[WORK TO COMPLETE] Return all the lines below exactly as written. Drop every picture.

__________________________________________________

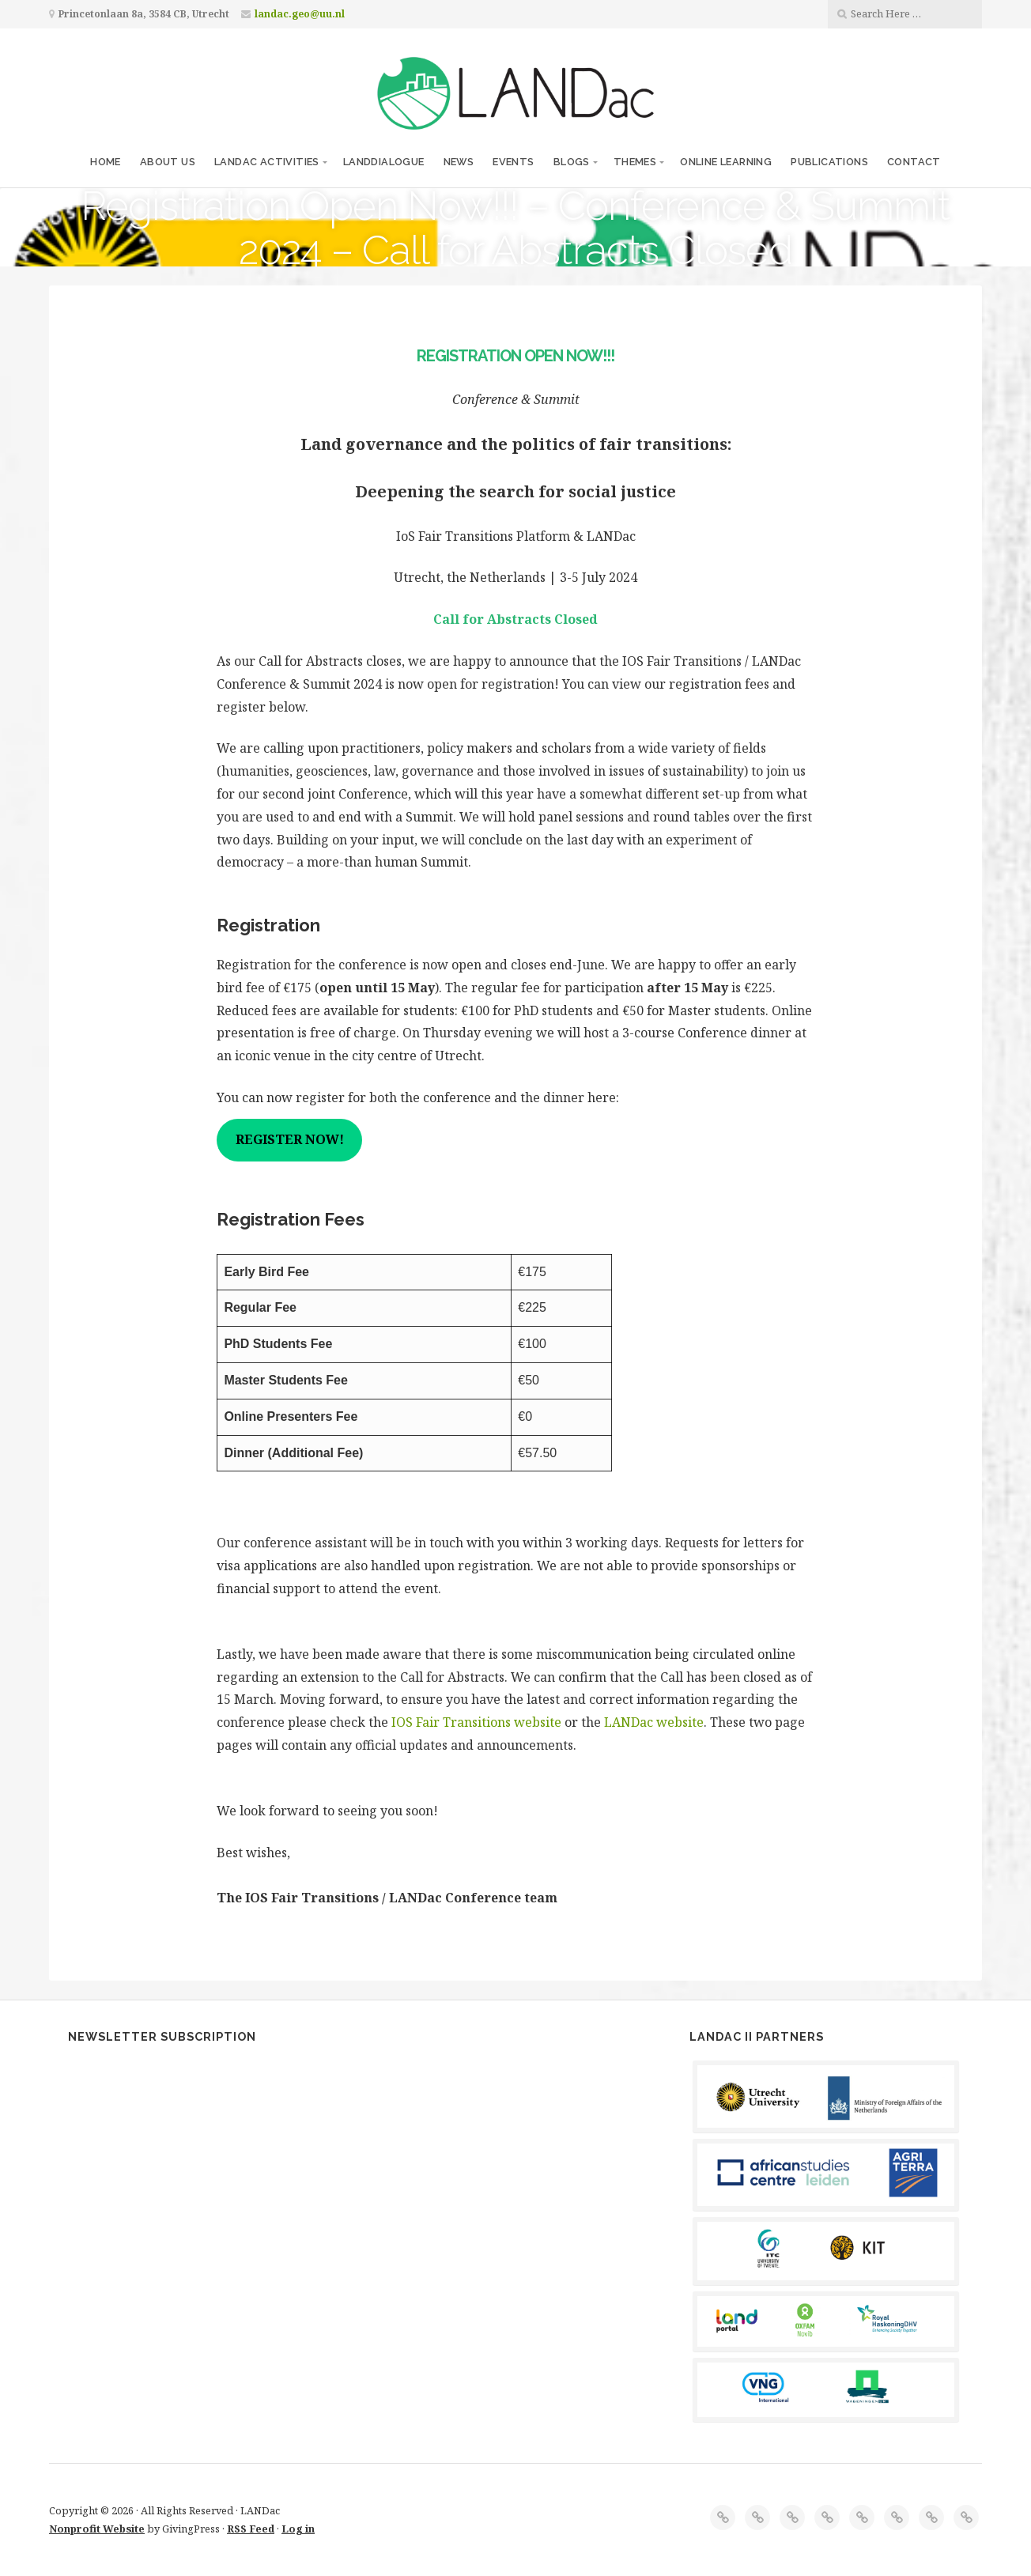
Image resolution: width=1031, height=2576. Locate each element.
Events (513, 162)
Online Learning (726, 162)
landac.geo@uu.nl (300, 14)
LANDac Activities (266, 162)
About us (167, 162)
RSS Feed (250, 2528)
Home (105, 162)
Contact (914, 162)
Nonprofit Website (97, 2528)
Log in (298, 2528)
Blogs (571, 162)
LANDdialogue (384, 162)
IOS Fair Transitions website (476, 1722)
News (459, 162)
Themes (635, 162)
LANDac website (654, 1722)
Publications (829, 162)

__________________________________________________

[RESPONSE TO THE EXERCISE]
Image resolution: width=1031, height=2576. Locate each element.
Events (513, 162)
Online Learning (726, 162)
landac.geo@uu.nl (300, 14)
LANDac Activities (266, 162)
About us (167, 162)
RSS Feed (250, 2528)
Home (105, 162)
Contact (914, 162)
Nonprofit Website (97, 2528)
Log in (298, 2528)
Blogs (571, 162)
LANDdialogue (384, 162)
IOS Fair Transitions website (476, 1722)
News (459, 162)
Themes (635, 162)
LANDac website (654, 1722)
Publications (829, 162)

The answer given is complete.